Gegen das Urteil des Sozialgerichts Wiesbaden vom 11. Mai 2006, das der Beklagten gegen Empfangsbekenntnis vom 8. Juni 2006 zugestellt worden ist, richtet sich die mit Schriftsatz vom 30. Juni 2006 – eingegangen beim Hessischen Landessozialgericht am 4. Juli 2006 – eingelegte Berufung der Beklagten.
Sie ist der Auffassung, dass dem Kläger die Rechtswidrigkeit des aufgehobenen Verwaltungsaktes vom 22. April 2002 nur aufgrund grober Fahrlässigkeit nicht bekannt gewesen sei. So sei das "Erkennen müssen" unter Berücksichtigung aller Umstände, insbesondere der Persönlichkeit des Betroffenen und seines Verhaltens zu entscheiden. Dem Kläger sei der Arbeitslosengeldbezug und dessen Höhe bekannt gewesen. Der Bescheid vom 22. April 2002 habe sowohl den Hinweis enthalten, dass Hinzuverdienstgrenzen beim gleichzeitigen Bezug von Rente wegen Berufsunfähigkeit und Sozialleistungen, wie z.B. Arbeitslosengeld I, zu beachten seien, sowie auch die Darstellung, wie sich die Hinzuverdienstgrenzen berechneten. Auch die Ermittlung der Hinzuverdienstgrenzen ab 1. Juli 2001 sei unproblematisch möglich gewesen, da diese dieselbe sei, wie sie auch ab dem 4. April 2002 gegolten habe. Jeder Versicherte habe bei Erhalt eines Rentenbescheides oder anderer Mitteilungen von Versicherungsträgern die Verpflichtung, deren Rechtmäßigkeit soweit zu überprüfen, wie es ihm ohne Spezialkenntnisse sozialrechtlicher Vorschriften möglich sei, was insbesondere dann gelte, wenn Leistungen anderer Leistungsträger bezogen worden seien. Bei einfachsten Gedankenüberlegungen sei für jeden Versicherten erkennbar, dass ein Doppelbezug von Sozialleistungen verschiedener Leistungsträger für den gleichen Zeitraum regelmäßig nicht in Betracht komme bzw. von der Einhaltung bestimmter Hinzuverdienstgrenzen abhängig sei. Dies gelte umso mehr, wenn nicht nur auf die Person des Klägers, sondern auf die seines Bevollmächtigten abgestellt werde. Zu Unrecht sei das Sozialgericht in vorliegendem Fall davon ausgegangen, dass der Kläger bei Erteilung des Bescheides am 22. April 2002 nicht mehr anwaltlich vertreten gewesen sei. Die im Widerspruchsverfahren mit Schriftsatz vom 24. November 2000 im Rahmen einer Anerkennung einer Erwerbsminderungsrente überreichte Vollmacht sei zu keiner Zeit widerrufen worden und habe auch keinerlei Einschränkungen beinhaltet. Vielmehr habe sie ausdrücklich die Entgegennahme von Zustellungen sowie Neben- und Folgeverfahren aller Art umfasst.
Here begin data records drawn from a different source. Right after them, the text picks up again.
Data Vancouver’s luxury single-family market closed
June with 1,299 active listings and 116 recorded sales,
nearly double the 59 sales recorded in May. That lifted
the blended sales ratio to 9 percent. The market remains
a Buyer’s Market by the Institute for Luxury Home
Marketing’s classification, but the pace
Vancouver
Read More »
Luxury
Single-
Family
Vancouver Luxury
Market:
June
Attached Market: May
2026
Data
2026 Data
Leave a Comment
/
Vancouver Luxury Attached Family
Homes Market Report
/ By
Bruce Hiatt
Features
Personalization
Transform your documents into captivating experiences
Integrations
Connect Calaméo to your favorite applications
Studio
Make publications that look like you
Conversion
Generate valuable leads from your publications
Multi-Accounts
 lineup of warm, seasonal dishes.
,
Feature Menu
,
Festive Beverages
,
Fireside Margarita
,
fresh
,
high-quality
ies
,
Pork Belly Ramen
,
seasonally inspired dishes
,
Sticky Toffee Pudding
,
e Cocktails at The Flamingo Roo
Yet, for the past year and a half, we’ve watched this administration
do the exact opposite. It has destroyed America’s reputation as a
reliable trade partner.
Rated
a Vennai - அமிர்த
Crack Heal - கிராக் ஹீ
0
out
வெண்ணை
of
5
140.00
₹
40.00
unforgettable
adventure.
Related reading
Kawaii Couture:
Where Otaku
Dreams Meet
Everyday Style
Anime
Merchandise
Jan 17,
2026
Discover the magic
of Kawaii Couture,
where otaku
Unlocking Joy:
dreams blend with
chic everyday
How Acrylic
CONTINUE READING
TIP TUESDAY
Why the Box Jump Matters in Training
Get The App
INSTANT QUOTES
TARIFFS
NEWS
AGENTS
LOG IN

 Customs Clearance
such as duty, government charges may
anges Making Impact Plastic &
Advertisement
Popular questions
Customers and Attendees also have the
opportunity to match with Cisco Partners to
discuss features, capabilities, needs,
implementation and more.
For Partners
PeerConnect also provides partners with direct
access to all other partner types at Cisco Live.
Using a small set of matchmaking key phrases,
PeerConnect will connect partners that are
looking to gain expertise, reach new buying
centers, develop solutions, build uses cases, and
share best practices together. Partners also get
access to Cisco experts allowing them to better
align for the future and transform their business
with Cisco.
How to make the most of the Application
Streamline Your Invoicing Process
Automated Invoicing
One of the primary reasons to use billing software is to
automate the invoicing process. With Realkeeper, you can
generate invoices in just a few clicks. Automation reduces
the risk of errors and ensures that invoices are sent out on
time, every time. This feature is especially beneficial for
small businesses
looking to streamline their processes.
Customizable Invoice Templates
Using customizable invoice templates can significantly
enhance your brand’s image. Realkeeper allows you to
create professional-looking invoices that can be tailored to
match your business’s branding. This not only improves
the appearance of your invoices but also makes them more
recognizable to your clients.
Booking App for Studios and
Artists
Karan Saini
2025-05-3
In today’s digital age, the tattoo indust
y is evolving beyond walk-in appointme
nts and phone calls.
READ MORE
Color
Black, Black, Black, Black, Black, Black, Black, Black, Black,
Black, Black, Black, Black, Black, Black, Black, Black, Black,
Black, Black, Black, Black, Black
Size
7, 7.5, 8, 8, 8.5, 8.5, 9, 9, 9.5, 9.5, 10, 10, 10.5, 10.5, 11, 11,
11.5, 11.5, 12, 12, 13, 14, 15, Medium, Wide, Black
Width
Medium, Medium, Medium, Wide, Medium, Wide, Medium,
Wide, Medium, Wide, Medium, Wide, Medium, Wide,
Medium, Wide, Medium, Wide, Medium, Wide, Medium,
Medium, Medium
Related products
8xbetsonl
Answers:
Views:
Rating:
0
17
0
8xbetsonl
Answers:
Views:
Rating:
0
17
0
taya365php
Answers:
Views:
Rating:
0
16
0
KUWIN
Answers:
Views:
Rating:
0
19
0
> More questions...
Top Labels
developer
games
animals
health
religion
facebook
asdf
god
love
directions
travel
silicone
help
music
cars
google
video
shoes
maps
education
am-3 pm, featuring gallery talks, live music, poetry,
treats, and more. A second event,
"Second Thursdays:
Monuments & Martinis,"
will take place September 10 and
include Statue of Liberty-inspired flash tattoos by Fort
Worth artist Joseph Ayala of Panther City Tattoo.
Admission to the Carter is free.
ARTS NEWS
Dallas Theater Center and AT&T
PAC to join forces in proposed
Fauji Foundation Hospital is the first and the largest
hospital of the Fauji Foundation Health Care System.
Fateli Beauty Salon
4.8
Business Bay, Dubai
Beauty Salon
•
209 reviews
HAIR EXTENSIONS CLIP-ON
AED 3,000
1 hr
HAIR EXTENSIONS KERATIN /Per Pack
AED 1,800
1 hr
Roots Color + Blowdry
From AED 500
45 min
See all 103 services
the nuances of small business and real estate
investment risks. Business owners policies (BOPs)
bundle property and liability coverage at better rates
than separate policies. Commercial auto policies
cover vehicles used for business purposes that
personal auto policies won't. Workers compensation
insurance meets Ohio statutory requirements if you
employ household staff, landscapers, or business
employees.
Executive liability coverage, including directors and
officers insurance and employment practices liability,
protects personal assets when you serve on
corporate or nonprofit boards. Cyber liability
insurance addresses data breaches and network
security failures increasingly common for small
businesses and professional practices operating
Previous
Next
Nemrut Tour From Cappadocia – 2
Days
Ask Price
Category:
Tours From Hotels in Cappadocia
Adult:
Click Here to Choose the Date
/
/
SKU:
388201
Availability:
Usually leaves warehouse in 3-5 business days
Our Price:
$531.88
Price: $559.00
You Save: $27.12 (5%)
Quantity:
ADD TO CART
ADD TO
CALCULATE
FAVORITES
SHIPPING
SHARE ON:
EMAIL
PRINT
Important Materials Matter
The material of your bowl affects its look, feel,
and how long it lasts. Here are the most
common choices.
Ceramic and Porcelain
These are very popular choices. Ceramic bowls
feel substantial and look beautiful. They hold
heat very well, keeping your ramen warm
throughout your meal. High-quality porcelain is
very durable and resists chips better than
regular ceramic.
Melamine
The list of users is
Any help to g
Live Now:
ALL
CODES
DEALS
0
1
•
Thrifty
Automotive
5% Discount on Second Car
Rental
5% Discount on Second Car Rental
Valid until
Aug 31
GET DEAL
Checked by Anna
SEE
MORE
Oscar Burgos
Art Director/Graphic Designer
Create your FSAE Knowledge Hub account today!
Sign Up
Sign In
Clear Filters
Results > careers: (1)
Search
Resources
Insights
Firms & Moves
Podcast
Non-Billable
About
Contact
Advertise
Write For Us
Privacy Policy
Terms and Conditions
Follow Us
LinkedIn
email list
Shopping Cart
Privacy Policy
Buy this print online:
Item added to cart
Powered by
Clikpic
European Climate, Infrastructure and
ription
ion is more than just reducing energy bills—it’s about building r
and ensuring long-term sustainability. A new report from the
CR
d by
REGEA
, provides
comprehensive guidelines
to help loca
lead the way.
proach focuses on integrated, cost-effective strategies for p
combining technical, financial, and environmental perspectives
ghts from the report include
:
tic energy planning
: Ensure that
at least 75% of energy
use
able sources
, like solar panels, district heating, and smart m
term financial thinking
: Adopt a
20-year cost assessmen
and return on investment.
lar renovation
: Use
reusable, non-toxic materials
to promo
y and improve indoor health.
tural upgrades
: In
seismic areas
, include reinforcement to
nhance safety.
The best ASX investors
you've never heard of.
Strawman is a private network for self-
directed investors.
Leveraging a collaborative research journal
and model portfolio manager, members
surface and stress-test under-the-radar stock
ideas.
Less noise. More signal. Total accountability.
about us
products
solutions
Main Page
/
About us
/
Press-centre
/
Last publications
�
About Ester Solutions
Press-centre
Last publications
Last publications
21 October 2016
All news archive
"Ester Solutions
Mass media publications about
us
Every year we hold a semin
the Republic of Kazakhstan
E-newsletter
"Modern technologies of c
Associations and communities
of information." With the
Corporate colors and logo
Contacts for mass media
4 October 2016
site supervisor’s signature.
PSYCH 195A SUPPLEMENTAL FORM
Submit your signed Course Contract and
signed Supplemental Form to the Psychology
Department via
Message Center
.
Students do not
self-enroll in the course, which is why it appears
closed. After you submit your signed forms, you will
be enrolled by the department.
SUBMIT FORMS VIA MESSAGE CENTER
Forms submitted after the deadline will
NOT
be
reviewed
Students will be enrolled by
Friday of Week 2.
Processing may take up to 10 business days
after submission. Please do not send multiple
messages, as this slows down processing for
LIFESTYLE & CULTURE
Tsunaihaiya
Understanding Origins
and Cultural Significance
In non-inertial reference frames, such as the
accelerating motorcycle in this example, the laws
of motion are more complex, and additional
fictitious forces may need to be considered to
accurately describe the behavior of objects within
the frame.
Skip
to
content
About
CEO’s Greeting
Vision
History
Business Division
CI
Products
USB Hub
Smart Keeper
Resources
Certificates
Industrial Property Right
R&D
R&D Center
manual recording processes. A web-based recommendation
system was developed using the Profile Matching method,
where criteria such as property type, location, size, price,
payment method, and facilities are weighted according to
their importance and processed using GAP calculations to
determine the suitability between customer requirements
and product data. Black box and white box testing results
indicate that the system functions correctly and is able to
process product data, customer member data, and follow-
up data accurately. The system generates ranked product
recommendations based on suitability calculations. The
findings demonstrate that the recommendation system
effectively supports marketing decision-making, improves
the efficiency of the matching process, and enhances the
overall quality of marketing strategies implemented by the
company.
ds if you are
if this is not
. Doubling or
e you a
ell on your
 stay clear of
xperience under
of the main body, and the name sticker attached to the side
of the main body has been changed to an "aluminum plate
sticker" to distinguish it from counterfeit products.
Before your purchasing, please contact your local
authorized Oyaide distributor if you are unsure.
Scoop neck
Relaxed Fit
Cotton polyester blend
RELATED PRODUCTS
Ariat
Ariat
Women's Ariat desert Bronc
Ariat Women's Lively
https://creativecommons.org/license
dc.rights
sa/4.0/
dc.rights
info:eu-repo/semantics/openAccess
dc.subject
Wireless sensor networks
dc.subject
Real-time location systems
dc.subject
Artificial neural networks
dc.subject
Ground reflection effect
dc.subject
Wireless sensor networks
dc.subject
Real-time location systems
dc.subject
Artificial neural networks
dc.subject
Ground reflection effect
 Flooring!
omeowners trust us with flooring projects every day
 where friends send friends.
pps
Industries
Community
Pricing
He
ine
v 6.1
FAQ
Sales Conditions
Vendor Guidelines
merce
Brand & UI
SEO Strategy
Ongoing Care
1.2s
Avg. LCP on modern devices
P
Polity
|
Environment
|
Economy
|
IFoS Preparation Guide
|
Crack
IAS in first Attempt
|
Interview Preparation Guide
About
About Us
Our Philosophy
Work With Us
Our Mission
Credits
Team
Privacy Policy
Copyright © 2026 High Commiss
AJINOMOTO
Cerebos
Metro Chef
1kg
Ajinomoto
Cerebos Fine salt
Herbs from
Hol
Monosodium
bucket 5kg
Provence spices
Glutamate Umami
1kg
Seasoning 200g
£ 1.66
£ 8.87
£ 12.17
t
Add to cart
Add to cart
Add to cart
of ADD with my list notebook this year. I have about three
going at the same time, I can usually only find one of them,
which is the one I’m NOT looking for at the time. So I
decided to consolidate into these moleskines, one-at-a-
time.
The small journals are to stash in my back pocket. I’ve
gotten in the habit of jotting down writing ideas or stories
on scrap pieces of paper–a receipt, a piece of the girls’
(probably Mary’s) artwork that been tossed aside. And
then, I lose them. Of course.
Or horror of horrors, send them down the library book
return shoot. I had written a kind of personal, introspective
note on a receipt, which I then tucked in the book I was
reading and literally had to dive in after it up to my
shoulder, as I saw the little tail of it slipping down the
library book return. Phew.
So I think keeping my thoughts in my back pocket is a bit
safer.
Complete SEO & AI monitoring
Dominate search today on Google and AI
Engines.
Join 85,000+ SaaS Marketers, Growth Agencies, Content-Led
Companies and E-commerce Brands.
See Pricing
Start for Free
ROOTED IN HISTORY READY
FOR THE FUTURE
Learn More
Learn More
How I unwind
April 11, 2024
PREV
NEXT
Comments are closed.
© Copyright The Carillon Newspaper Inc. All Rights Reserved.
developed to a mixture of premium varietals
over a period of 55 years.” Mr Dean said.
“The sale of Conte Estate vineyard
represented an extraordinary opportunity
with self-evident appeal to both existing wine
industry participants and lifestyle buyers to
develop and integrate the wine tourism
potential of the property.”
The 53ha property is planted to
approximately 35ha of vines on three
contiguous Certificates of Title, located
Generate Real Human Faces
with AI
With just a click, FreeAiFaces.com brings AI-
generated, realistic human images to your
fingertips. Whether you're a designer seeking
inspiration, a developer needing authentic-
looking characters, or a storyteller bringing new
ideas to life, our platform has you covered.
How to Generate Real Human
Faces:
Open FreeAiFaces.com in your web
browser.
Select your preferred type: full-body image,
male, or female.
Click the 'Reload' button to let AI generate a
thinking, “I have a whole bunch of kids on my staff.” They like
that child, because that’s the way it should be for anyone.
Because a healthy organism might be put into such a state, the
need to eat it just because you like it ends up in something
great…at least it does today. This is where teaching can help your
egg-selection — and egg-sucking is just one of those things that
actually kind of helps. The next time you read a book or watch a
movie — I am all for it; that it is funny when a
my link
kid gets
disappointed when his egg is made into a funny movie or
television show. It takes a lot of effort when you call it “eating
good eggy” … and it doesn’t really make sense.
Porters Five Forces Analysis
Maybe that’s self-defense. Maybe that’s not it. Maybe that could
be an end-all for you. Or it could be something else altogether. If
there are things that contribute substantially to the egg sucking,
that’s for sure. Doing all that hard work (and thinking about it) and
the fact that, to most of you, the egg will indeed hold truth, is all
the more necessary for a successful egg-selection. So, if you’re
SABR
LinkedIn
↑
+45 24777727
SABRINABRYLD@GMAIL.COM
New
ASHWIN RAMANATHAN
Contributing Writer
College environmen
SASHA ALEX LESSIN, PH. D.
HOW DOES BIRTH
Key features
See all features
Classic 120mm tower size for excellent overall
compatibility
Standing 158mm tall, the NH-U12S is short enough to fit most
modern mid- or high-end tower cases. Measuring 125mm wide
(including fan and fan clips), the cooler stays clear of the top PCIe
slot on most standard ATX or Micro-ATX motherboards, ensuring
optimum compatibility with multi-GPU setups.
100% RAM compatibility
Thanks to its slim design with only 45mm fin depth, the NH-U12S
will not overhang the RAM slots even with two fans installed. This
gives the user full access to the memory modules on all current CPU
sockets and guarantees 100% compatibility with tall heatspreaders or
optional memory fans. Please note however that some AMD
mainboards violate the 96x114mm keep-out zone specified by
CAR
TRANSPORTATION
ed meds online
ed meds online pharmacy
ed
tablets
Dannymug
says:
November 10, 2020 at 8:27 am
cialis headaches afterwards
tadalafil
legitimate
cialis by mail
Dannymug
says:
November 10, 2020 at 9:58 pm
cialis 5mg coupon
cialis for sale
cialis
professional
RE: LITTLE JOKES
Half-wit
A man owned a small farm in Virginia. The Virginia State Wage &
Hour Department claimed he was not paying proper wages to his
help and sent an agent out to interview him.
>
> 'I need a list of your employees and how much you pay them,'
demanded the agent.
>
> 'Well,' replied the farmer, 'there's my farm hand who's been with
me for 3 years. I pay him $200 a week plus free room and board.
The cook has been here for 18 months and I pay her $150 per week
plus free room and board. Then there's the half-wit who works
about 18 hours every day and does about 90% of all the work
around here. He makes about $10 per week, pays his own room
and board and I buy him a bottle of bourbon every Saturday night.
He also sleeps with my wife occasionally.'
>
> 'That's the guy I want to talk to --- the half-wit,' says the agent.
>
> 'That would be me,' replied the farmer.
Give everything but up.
Die Beklagte beantragt (sinngemäß),
das Urteil des Sozialgerichts Wiesbaden vom 11. Mai 2006 aufzuheben und die Klage abzuweisen.
Der Kläger beantragt,
die Berufung zurückzuweisen.
Er bezieht sich zur Begründung im Wesentlichen auf die Urteilsgründe des Sozialgerichts Wiesbaden. Für die Beurteilung der Frage, ob grobe Fahrlässigkeit vorliege, sei allein auf die Person des Klägers und nicht auf die seines Prozessbevollmächtigten abzustellen, da der Kläger zum Zeitpunkt des Erhalts des Rentenbescheides nicht anwaltlich vertreten gewesen sei. Die Mandatierung aus dem Verfahren um die Anerkennung einer Erwerbsminderungsrente dem Grunde nach sei spätestens mit der Kostenerstattung durch die Beklagte beendet gewesen, was das an den Kläger gerichtete Abschlussschreiben seines Prozessbevollmächtigten vom 26. November 2001 belege (Bl.: 105 Gerichtsakte). Soweit auch zeitlich nachfolgend Post an den Kläger weitergeleitet worden sei, sei dies allein aus Kulanz und ohne inhaltliche juristische Prüfung geschehen. Eine rechtliche Beratung habe nicht mehr stattgefunden. Erst nach Erhalt des Schreibens der Beklagten vom 29. Juli 2002 (Anhörung) habe der Kläger seinen Prozessbevollmächtigten erneut damit beauftragt, für ihn tätig zu werden. Dass die vom Kläger erteilte Vollmacht gegenüber der Beklagten nicht ausdrücklich nach § 13 Abs. 1 Satz 4 SGB X widerrufen worden ist, sei nur für das Außenverhältnis bedeutsam, während dem Innenverhältnis dieses Vertretungsverhältnisses bereits beendet worden sei. Schließlich belege die nochmalige Übersendung der Vollmacht mit Schreiben vom 21. August 2002, dass auch der Prozessbevollmächtigte von einer Beendigung des ursprünglichen Mandatsverhältnisses ausgegangen sei. Ferner gehe die Beklagte in einer Informationsbroschüre "BfA-Tipps für Rente wegen verminderter Erwerbsfähigkeit", 6. Auflage 2002, S. 18, selbst davon aus, dass die Berechnung der Hinzuverdienstgrenzen nicht einfach sei, weshalb diese beim jeweiligen zuständigen Rentenversicherungsträger erfragt werden sollten. Eine grobe Fahrlässigkeit des Klägers habe daher nicht vorgelegen.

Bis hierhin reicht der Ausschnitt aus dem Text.